At 5:00 this morning (my alarm goes off at 4:52, barf) I retweeted Seth Godin’s blog:
This article spoke to me. I catch myself making excuses all the time in all aspects of my life. I’ll read that article later. I’ll start that project after this little fire I put out. I’ll do the dishes in the morning. I always find a way to rationalize it. No matter what words I use to convince myself, those rationalizations all share the same definition: procrastination. What is it I’m always waiting for? If that task is on my mind at that exact moment, why can I not just see it through to it’s completion?
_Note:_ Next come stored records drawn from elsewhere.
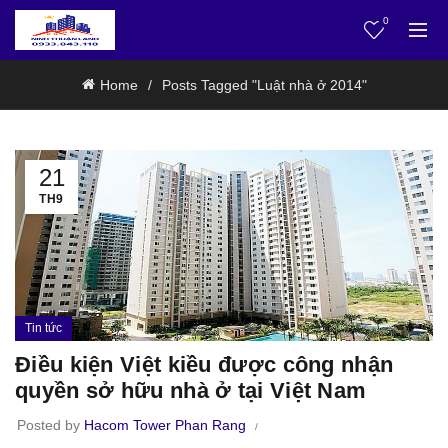
0
Home
Posts Tagged "Luật nhà ở 2014"
21
TH9
Tin tức
Điều kiện Việt kiều được công nhận
quyền sở hữu nhà ở tại Việt Nam
Posted by
Hacom Tower Phan Rang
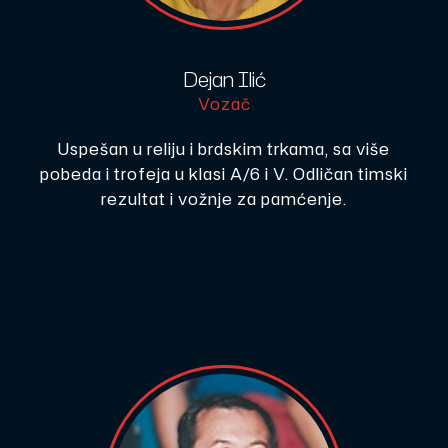
Dejan Ilić
Vozač
Uspešan u reliju i brdskim trkama, sa više
pobeda i trofeja u klasi A/6 i V. Odličan timski
rezultat i vožnje za pamćenje.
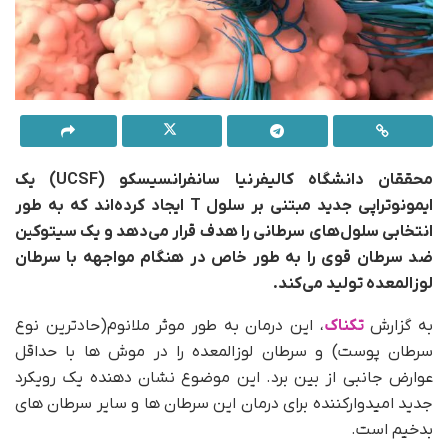
محققان دانشگاه کالیفرنیا سانفرانسیسکو (UCSF) یک
ایمونوتراپی جدید مبتنی بر سلول T ایجاد کرده‌اند که به طور
انتخابی سلول‌های سرطانی را هدف قرار می‌دهد و یک سیتوکین
ضد سرطان قوی را به طور خاص در هنگام مواجهه با سرطان
لوزالمعده تولید می‌کند.
به گزارش
تکناک
، این درمان به طور موثر ملانوم(حادترین نوع
سرطان پوست) و سرطان لوزالمعده را در موش ها با حداقل
عوارض جانبی از بین برد. این موضوع نشان دهنده یک رویکرد
جدید امیدوارکننده برای درمان این سرطان ها و سایر سرطان های
بدخیم است.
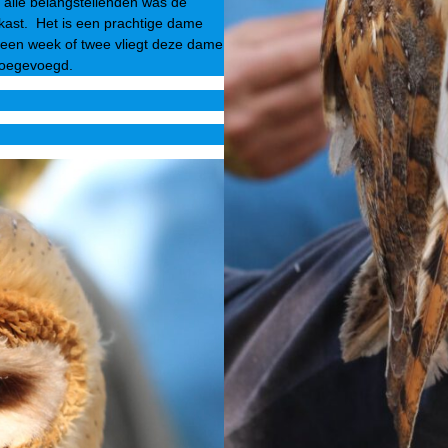
r alle belangstellenden was de
tkast. Het is een prachtige dame
een week of twee vliegt deze dame
 toegevoegd.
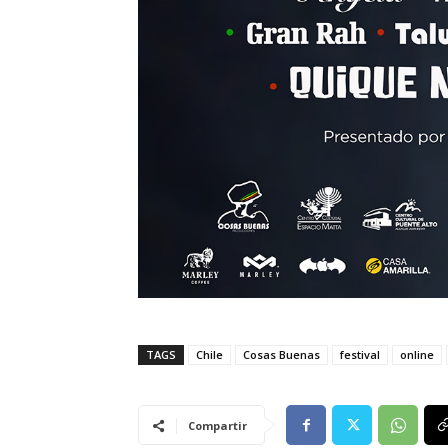
TAGS
Chile
Cosas Buenas
festival
online
Compartir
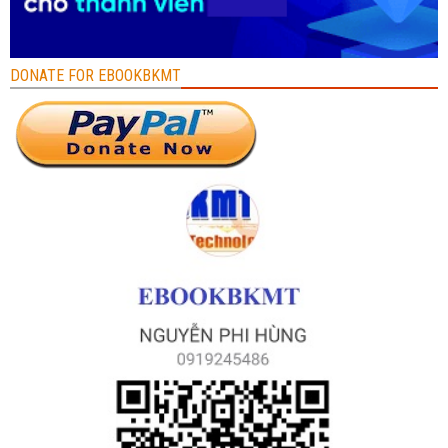
DONATE FOR EBOOKBKMT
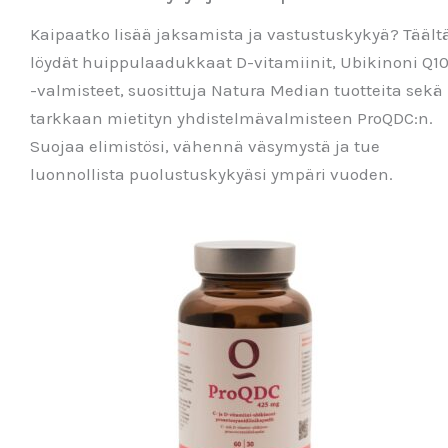
Kaipaatko lisää jaksamista ja vastustuskykyä? Täält
löydät huippulaadukkaat D-vitamiinit, Ubikinoni Q1
-valmisteet, suosittuja Natura Median tuotteita sekä
tarkkaan mietityn yhdistelmävalmisteen ProQDC:n.
Suojaa elimistösi, vähennä väsymystä ja tue
luonnollista puolustuskykyäsi ympäri vuoden.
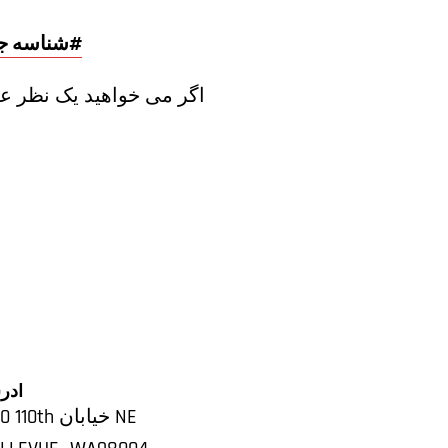
(360) 588-1620، شناسه جلسه: 874 938 654#
اگر می خواهید یک نظر عم
آدر
450 110th خیابان NE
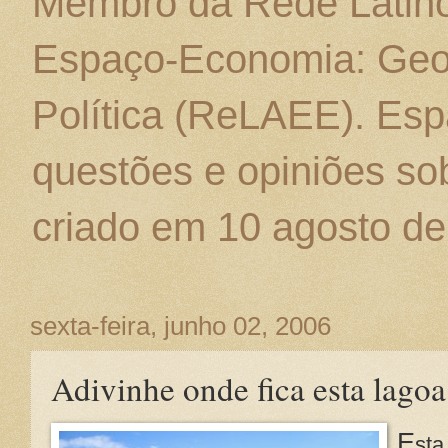
Membro da Rede Latino
Espaço-Economia: Geo
Política (ReLAEE). Esp
questões e opiniões sob
criado em 10 agosto de
sexta-feira, junho 02, 2006
Adivinhe onde fica esta lagoa
E
sta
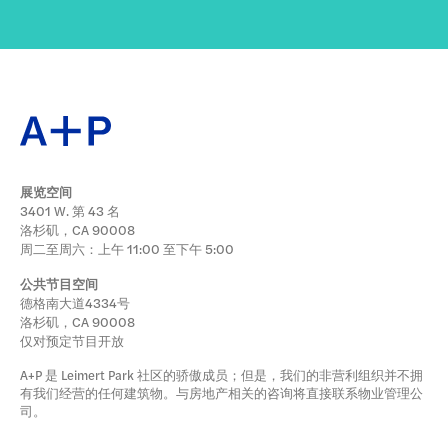
展览空间
3401 W. 第 43 名
洛杉矶，CA 90008
周二至周六：上午 11:00 至下午 5:00
公共节目空间
德格南大道4334号
洛杉矶，CA 90008
仅对预定节目开放
A+P 是 Leimert Park 社区的骄傲成员；但是，我们的非营利组织并不拥
有我们经营的任何建筑物。与房地产相关的咨询将直接联系物业管理公
司。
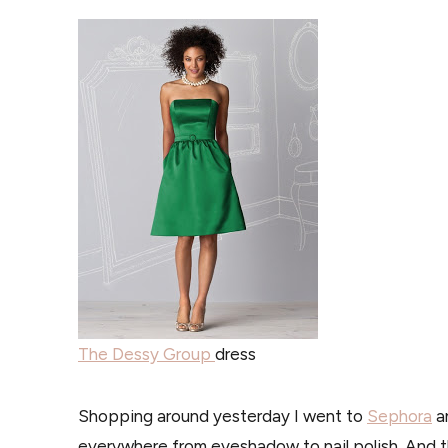
The Dessy Group
dress
Shopping around yesterday I went to
Sephora
an
everywhere from eyeshadow to nail polish. And the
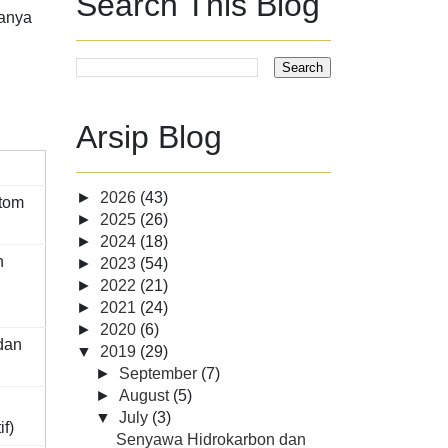
Search This Blog
anya
Arsip Blog
►
2026
(43)
atom
►
2025
(26)
►
2024
(18)
n
►
2023
(54)
►
2022
(21)
►
2021
(24)
►
2020
(6)
dan
▼
2019
(29)
►
September
(7)
►
August
(5)
▼
July
(3)
f)
Senyawa Hidrokarbon dan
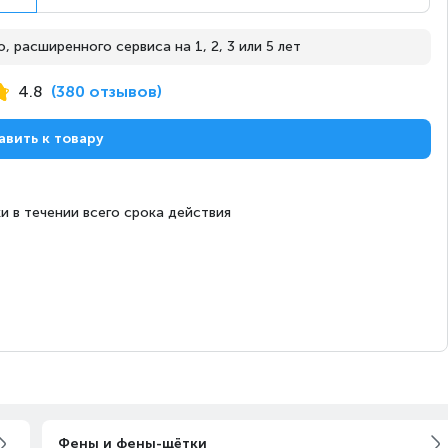
 расширенного сервиса на 1, 2, 3 или 5 лет
Завтра
Под заказ
4.8
(380 отзывов)
авить к товару
Завтра
Под заказ
и в течении всего срока действия
Завтра
Под заказ
Завтра
Под заказ
Фены и фены-щётки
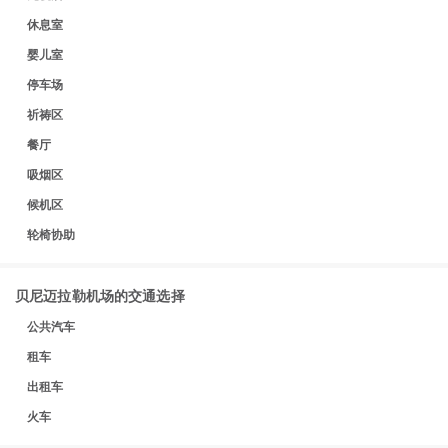
休息室
婴儿室
停车场
祈祷区
餐厅
吸烟区
候机区
轮椅协助
贝尼迈拉勒机场的交通选择
公共汽车
租车
出租车
火车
I feel I’ve been distracted. Even though I’ve been at my new job almost 2 months (6 weeks if you subtract Compass and my ACE trip to Birmingham, AL [more on that later]) my heart is still at Sunflower. DO NOT get me wrong, being a part of Team Awesome and working for an incredible, incredible company like Cerner blows my mind daily, but the people at Sunflower were my family for almost 9 years. From age 22 to 31. They saw me through a marriage, a daughter and a layoff. Last Friday the call center I previously supervised was closed down forever. Tomorrow, the call center supervisory team, Network Operations Center and members of several other departments will be without a job (thankfully some have new jobs waiting). Tomorrow marks the closing of one door and kicks my butt into the ocean lying in front of me.
I’m ready to move forward. I am grateful everyday for what I’ve accomplished but there is so much more for me to do. No excuses, to succeed any further I have to complete the tasks at hand.